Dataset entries
========
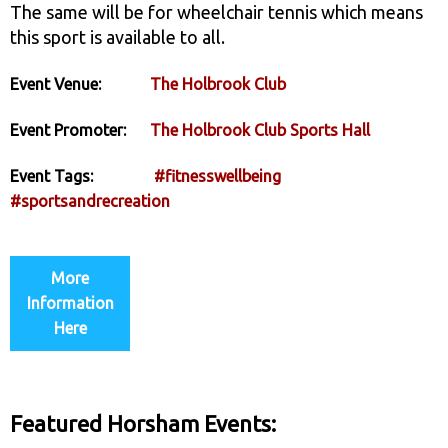
The same will be for wheelchair tennis which means
this sport is available to all.
Event Venue:
The Holbrook Club
Event Promoter:
The Holbrook Club Sports Hall
Event Tags:
#fitnesswellbeing
#sportsandrecreation
More
Information
Here
Featured Horsham Events:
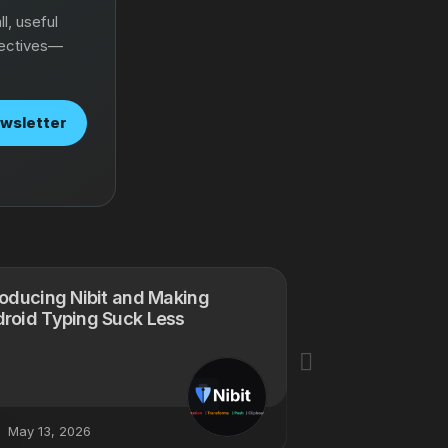
l, useful
pectives—
ewsletter
roducing Nibit and Making
My Next Project
roid Typing Suck Less
Creations
May 13, 2026
January 28, 20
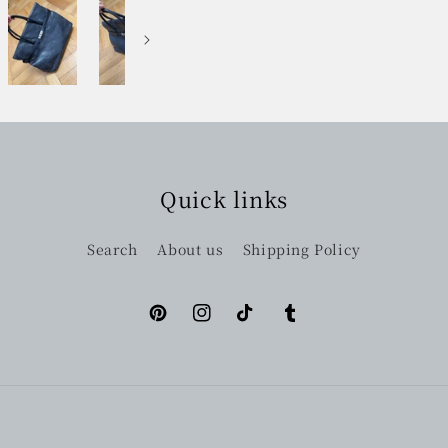
Quick links
Search
About us
Shipping Policy
Pinterest
Instagram
TikTok
Tumblr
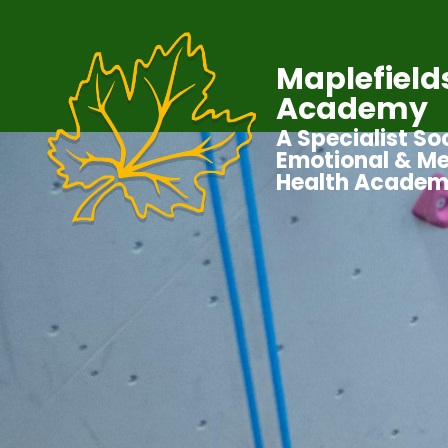
Maplefield
Academy
A Specialist Soc
Emotional & Me
Health Acade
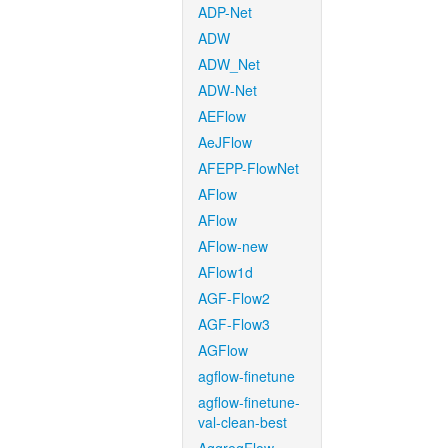
ADP-Net
ADW
ADW_Net
ADW-Net
AEFlow
AeJFlow
AFEPP-FlowNet
AFlow
AFlow
AFlow-new
AFlow1d
AGF-Flow2
AGF-Flow3
AGFlow
agflow-finetune
agflow-finetune-
val-clean-best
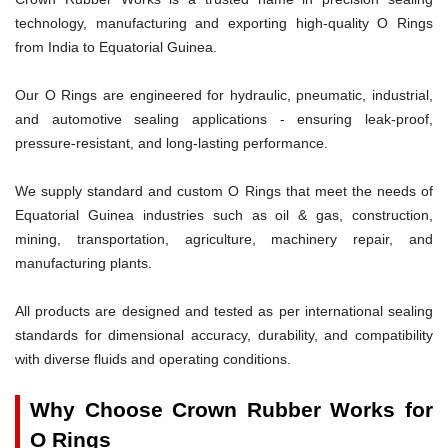
technology, manufacturing and exporting high-quality O Rings
from India to Equatorial Guinea.
Our O Rings are engineered for hydraulic, pneumatic, industrial,
and automotive sealing applications - ensuring leak-proof,
pressure-resistant, and long-lasting performance.
We supply standard and custom O Rings that meet the needs of
Equatorial Guinea industries such as oil & gas, construction,
mining, transportation, agriculture, machinery repair, and
manufacturing plants.
All products are designed and tested as per international sealing
standards for dimensional accuracy, durability, and compatibility
with diverse fluids and operating conditions.
Why Choose Crown Rubber Works for
O Rings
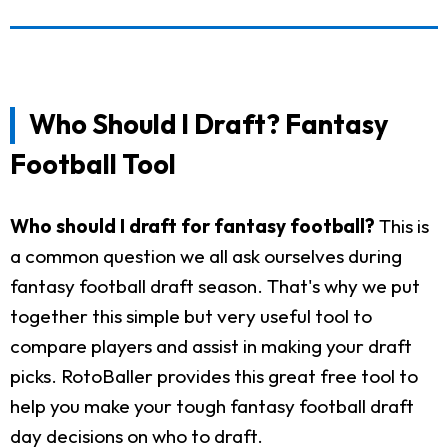
Who Should I Draft? Fantasy
Football Tool
Who should I draft for fantasy football?
This is
a common question we all ask ourselves during
fantasy football draft season. That's why we put
together this simple but very useful tool to
compare players and assist in making your draft
picks. RotoBaller provides this great free tool to
help you make your tough fantasy football draft
day decisions on who to draft.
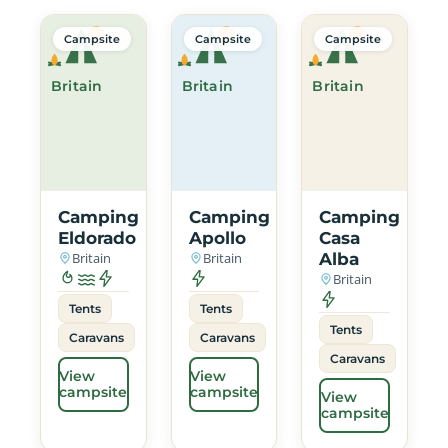
Campsite
Campsite
Campsite
Britain
Britain
Britain
Camping
Camping
Camping
Eldorado
Apollo
Casa
Britain
Britain
Alba
Britain
Tents
Tents
Tents
Caravans
Caravans
Caravans
View
View
campsite
campsite
View
campsite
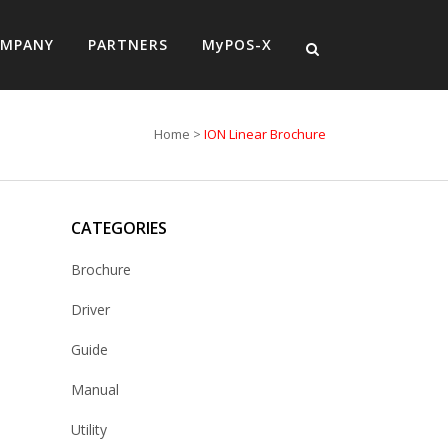
MPANY
PARTNERS
MyPOS-X
Home
>
ION Linear Brochure
CATEGORIES
Brochure
Driver
Guide
Manual
Utility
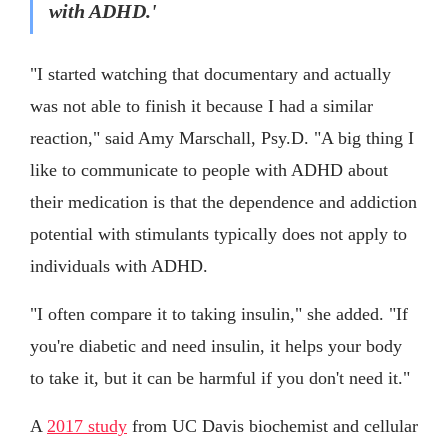
with ADHD.'
"I started watching that documentary and actually
was not able to finish it because I had a similar
reaction," said Amy Marschall, Psy.D. "A big thing I
like to communicate to people with ADHD about
their medication is that the dependence and addiction
potential with stimulants typically does not apply to
individuals with ADHD.
"I often compare it to taking insulin," she added. "If
you're diabetic and need insulin, it helps your body
to take it, but it can be harmful if you don't need it."
A
2017 study
from UC Davis biochemist and cellular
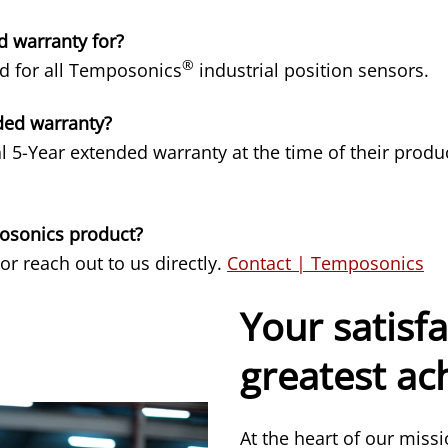
d warranty for?
®
ed for all Temposonics
industrial position sensors.
ded warranty?
l 5-Year extended warranty at the time of their pro
posonics product?
 or reach out to us directly.
Contact | Temposonics
Your satisfa
greatest a
At the heart of our miss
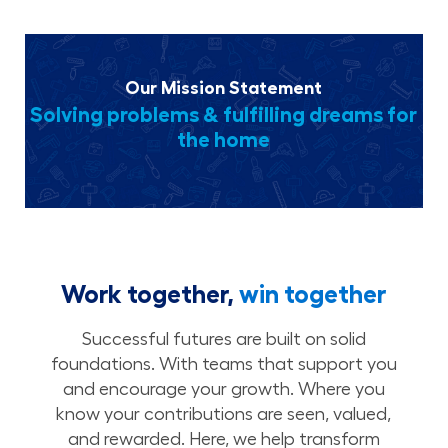
Our Mission Statement
Solving problems & fulfilling dreams for
the home
Work together,
win together
Successful futures are built on solid
foundations. With teams that support you
and encourage your growth. Where you
know your contributions are seen, valued,
and rewarded. Here, we help transform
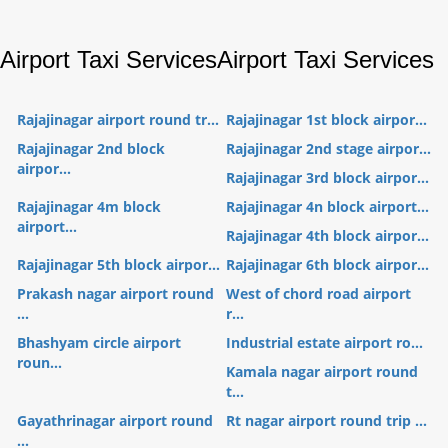
Airport Taxi Services
Airport Taxi Services
Rajajinagar airport round tr...
Rajajinagar 1st block airpor...
Rajajinagar 2nd block
Rajajinagar 2nd stage airpor...
airpor...
Rajajinagar 3rd block airpor...
Rajajinagar 4m block
Rajajinagar 4n block airport...
airport...
Rajajinagar 4th block airpor...
Rajajinagar 5th block airpor...
Rajajinagar 6th block airpor...
Prakash nagar airport round
West of chord road airport
...
r...
Bhashyam circle airport
Industrial estate airport ro...
roun...
Kamala nagar airport round
t...
Gayathrinagar airport round
Rt nagar airport round trip ...
...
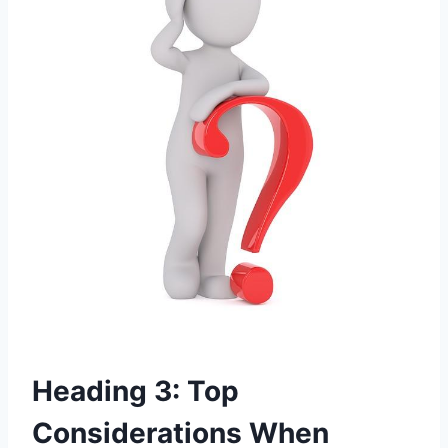
Heading 3: Top
Considerations When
========
• WORK REQUEST
The answer must be an exact reproduction of the records, with every picture left out.

• SOLUTION TO THIS PROBLEM
The same will be for wheelchair tennis which means
this sport is available to all.
Event Venue:
The Holbrook Club
Event Promoter:
The Holbrook Club Sports Hall
Event Tags:
#fitnesswellbeing
#sportsandrecreation
More
Information
Here
Featured Horsham Events:
l, useful
pectives—
ewsletter
roducing Nibit and Making
My Next Project
roid Typing Suck Less
Creations
May 13, 2026
January 28, 20
Quick links
Search
About us
Shipping Policy
Pinterest
Instagram
TikTok
Tumblr
Maplefield
Academy
A Specialist Soc
Emotional & Me
Health Acade
ADP-Net
ADW
ADW_Net
ADW-Net
AEFlow
AeJFlow
AFEPP-FlowNet
AFlow
AFlow
AFlow-new
AFlow1d
AGF-Flow2
AGF-Flow3
AGFlow
agflow-finetune
agflow-finetune-
val-clean-best
technology, manufacturing and exporting high-quality O Rings
from India to Equatorial Guinea.
Our O Rings are engineered for hydraulic, pneumatic, industrial,
and automotive sealing applications - ensuring leak-proof,
pressure-resistant, and long-lasting performance.
We supply standard and custom O Rings that meet the needs of
Equatorial Guinea industries such as oil & gas, construction,
mining, transportation, agriculture, machinery repair, and
manufacturing plants.
All products are designed and tested as per international sealing
standards for dimensional accuracy, durability, and compatibility
with diverse fluids and operating conditions.
Why Choose Crown Rubber Works for
O Rings
Who Should I Draft? Fantasy
Football Tool
Who should I draft for fantasy football?
This is
a common question we all ask ourselves during
fantasy football draft season. That's why we put
together this simple but very useful tool to
compare players and assist in making your draft
picks. RotoBaller provides this great free tool to
help you make your tough fantasy football draft
day decisions on who to draft.
Campsite
Campsite
Campsite
Britain
Britain
Britain
Camping
Camping
Camping
Eldorado
Apollo
Casa
Britain
Britain
Alba
Britain
Tents
Tents
Tents
Caravans
Caravans
Caravans
View
View
campsite
campsite
View
campsite
MPANY
PARTNERS
MyPOS-X
Home
>
ION Linear Brochure
CATEGORIES
Brochure
Driver
Guide
Manual
Utility
with ADHD.'
"I started watching that documentary and actually
was not able to finish it because I had a similar
reaction," said Amy Marschall, Psy.D. "A big thing I
like to communicate to people with ADHD about
their medication is that the dependence and addiction
potential with stimulants typically does not apply to
individuals with ADHD.
"I often compare it to taking insulin," she added. "If
you're diabetic and need insulin, it helps your body
to take it, but it can be harmful if you don't need it."
A
2017 study
from UC Davis biochemist and cellular
d warranty for?
®
ed for all Temposonics
industrial position sensors.
ded warranty?
l 5-Year extended warranty at the time of their pro
posonics product?
 or reach out to us directly.
Contact | Temposonics
Your satisfa
greatest a
At the heart of our miss
Our Mission Statement
Solving problems & fulfilling dreams for
the home
Work together,
win together
Successful futures are built on solid
foundations. With teams that support you
and encourage your growth. Where you
know your contributions are seen, valued,
and rewarded. Here, we help transform
Airport Taxi Services
Airport Taxi Services
Rajajinagar airport round tr...
Rajajinagar 1st block airpor...
Rajajinagar 2nd block
Rajajinagar 2nd stage airpor...
airpor...
Rajajinagar 3rd block airpor...
Rajajinagar 4m block
Rajajinagar 4n block airport...
airport...
Rajajinagar 4th block airpor...
Rajajinagar 5th block airpor...
Rajajinagar 6th block airpor...
Prakash nagar airport round
West of chord road airport
...
r...
Bhashyam circle airport
Industrial estate airport ro...
roun...
Kamala nagar airport round
t...
Gayathrinagar airport round
Rt nagar airport round trip ...
...
Heading 3: Top
Considerations When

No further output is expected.